══ Supplied information

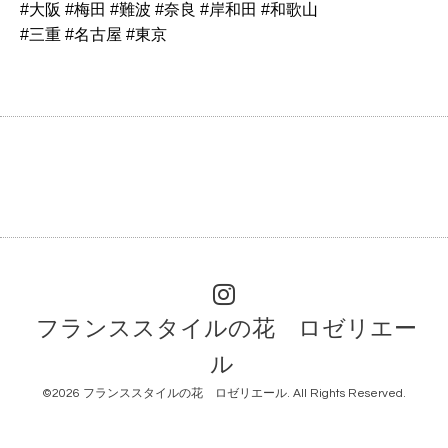
#大阪 #梅田 #難波 #奈良 #岸和田 #和歌山
#三重 #名古屋 #東京
フランススタイルの花 ロゼリエー
ル
©2026
フランススタイルの花 ロゼリエール
. All Rights Reserved.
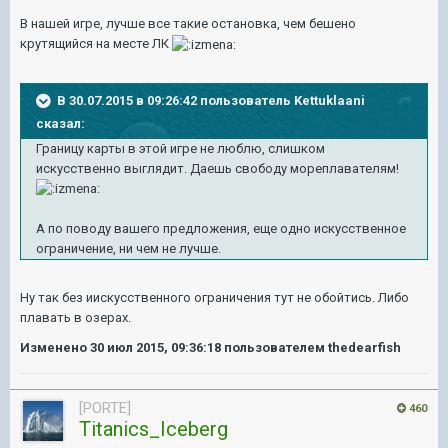
В нашей игре, лучше все такие остановка, чем бешено
крутящийся на месте ЛК
В 30.07.2015 в 09:26:42 пользователь Kettuklaani
сказал:
Границу карты в этой игре не люблю, слишком
искусственно выглядит. Даешь свободу мореплавателям!
А по поводу вашего предложения, еще одно искусственное
ограничение, ни чем не лучше.
Ну так без иискусственного ограничения тут не обойтись. Либо
плавать в озерах.
Изменено
30 июл 2015, 09:36:18
пользователем thedearfish
[PORTE]
460
Titanics_Iceberg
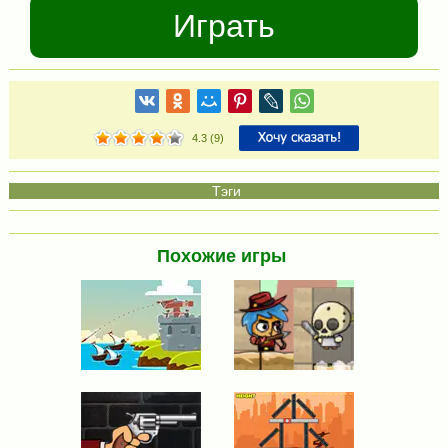
Играть
4.3
(
9
)
Похожие игры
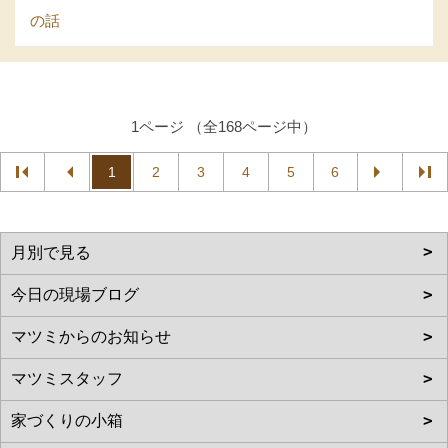
の話
1ページ （全168ページ中）
1
2
3
4
5
6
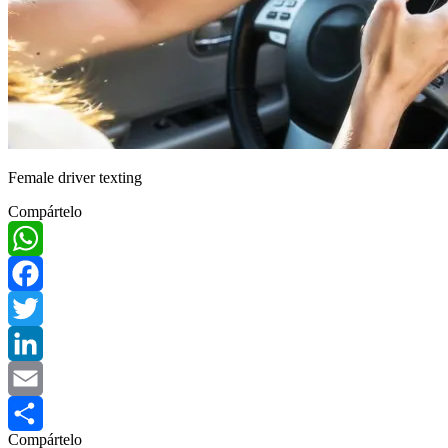
Female driver texting
Compártelo
WhatsApp
Facebook
Twitter
LinkedIn
Email
Compártelo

════

> **Task to carry out**: Could you return every line from the entries above in which the string "フランススタイルの花" occurs?

> **Task solution**:
フランススタイルの花 ロゼリエー
フランススタイルの花 ロゼリエール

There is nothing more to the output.